The system was built lightweight on purpose. Color, type, spacing, and a core component library let the marketplace, the provider workspace, and admin views feel like one product instead of three — and let me move fast as scope expanded.
Provider onboarding
Providers don't fill out long forms — or, more accurately, they don't finish them. I broke a heavy intake into a wizard with clear steps, and used the same flow to capture the structured data the matching engine needed.

The wizard sequenced services, geographies, capabilities, and pricing posture into focused decisions, with progress and review built in so providers could pause and come back.

Profiles let providers show their warehouse, team, and certifications. A lead-settings modal let them tune the kinds of brand requests they wanted — the lever providers actually cared about was lead quality, not volume.
Brand discovery and decision
On the brand side, the job was to compress weeks of intro calls into a shortlist a founder could actually make. That meant search that respected operational nuance, and detail pages structured around the questions brands really ask.
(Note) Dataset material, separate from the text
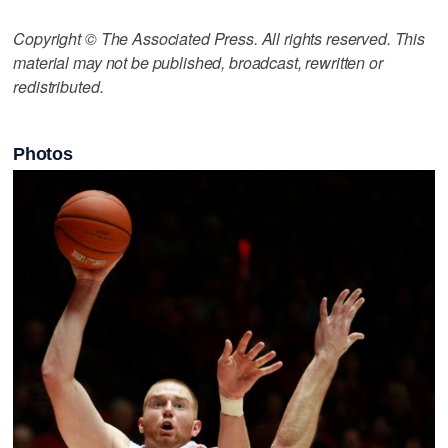
Copyright © The Associated Press. All rights reserved. This
material may not be published, broadcast, rewritten or
redistributed.
Photos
Filters covered region, services, integrations, and the operational details that matter when you're moving real inventory — not generic facets, but the ones a logistics buyer actually thinks in.

Detail pages were structured around buying questions — services, locations, integrations, specialties — so a brand could build a shortlist without a single intro call.
Two-sided value
The marketplace had to make sense from both sides simultaneously: a provider checking leads in the morning, a brand comparing options in the afternoon. The compare/match view and the provider dashboard were the two surfaces where each side felt the product working.

Providers got a dashboard that treated the marketplace like a real channel — incoming leads, statuses, profile health, and the actions that move a conversation forward. It was the surface that turned the platform from directory into pipeline.

Compare and match was the heart of the brand experience: side-by-side providers against a brand's stated needs, with the matching logic surfaced rather than hidden in a black box. Brands could see why a fit was a fit.
Community and system touchpoints
The product didn't end at the app. A community surface gave the category somewhere to talk, and transactional comms carried the same design language out into inboxes and notifications.

A community forum gave operators a place to swap playbooks and ask questions, which doubled as top-of-funnel for the marketplace and a signal of category authority.

Transactional emails, confirmations, and system notifications were treated with the same rigor as the in-product UI, so the experience held together when users weren't actively in the app.
Outcome
End to end: research, IA, two sides of product, admin, community, design system, and GTM surface — all carried by a single design language.